> TASK STATEMENT: Return all of the data exactly as written, without the pictures.
::::::::
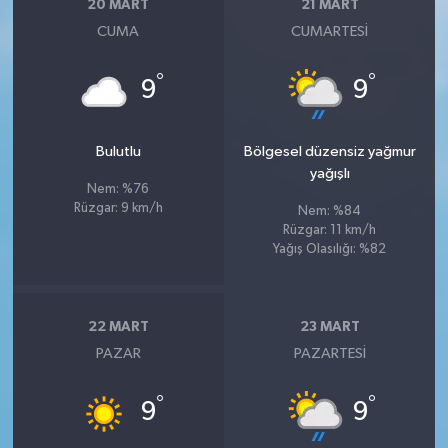
20 MART
21 MART
CUMA
CUMARTESI
°
°
9
9
Bulutlu
Bölgesel düzensiz yağmur
yağışlı
Nem: %76
Rüzgar: 9 km/h
Nem: %84
Rüzgar: 11 km/h
Yağış Olasılığı: %82
22 MART
23 MART
PAZAR
PAZARTESI
°
°
9
9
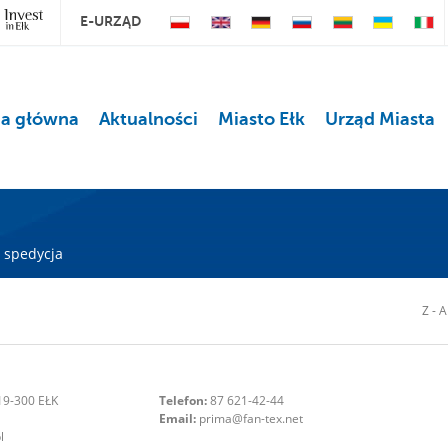
E-URZĄD
na główna
Aktualności
Miasto Ełk
Urząd Miasta
/ spedycja
Z - A
9-300 EŁK
Telefon:
87 621-42-44
Email:
prima@fan-tex.net
l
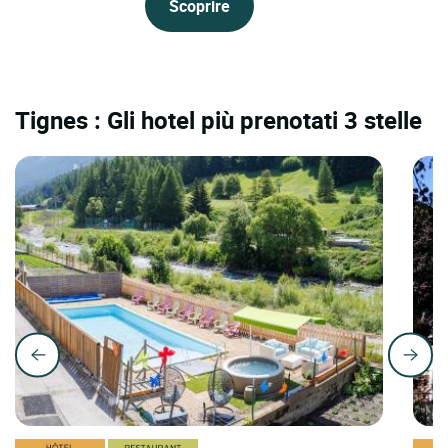
Scoprire
Tignes : Gli hotel più prenotati 3 stelle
::::::::
> EXERCISE RESPONSE:
20 MART
21 MART
CUMA
CUMARTESI
°
°
9
9
Bulutlu
Bölgesel düzensiz yağmur
yağışlı
Nem: %76
Rüzgar: 9 km/h
Nem: %84
Rüzgar: 11 km/h
Yağış Olasılığı: %82
22 MART
23 MART
PAZAR
PAZARTESI
°
°
9
9
E-URZĄD
na główna
Aktualności
Miasto Ełk
Urząd Miasta
/ spedycja
Z - A
9-300 EŁK
Telefon:
87 621-42-44
Email:
prima@fan-tex.net
l
Scoprire
Tignes : Gli hotel più prenotati 3 stelle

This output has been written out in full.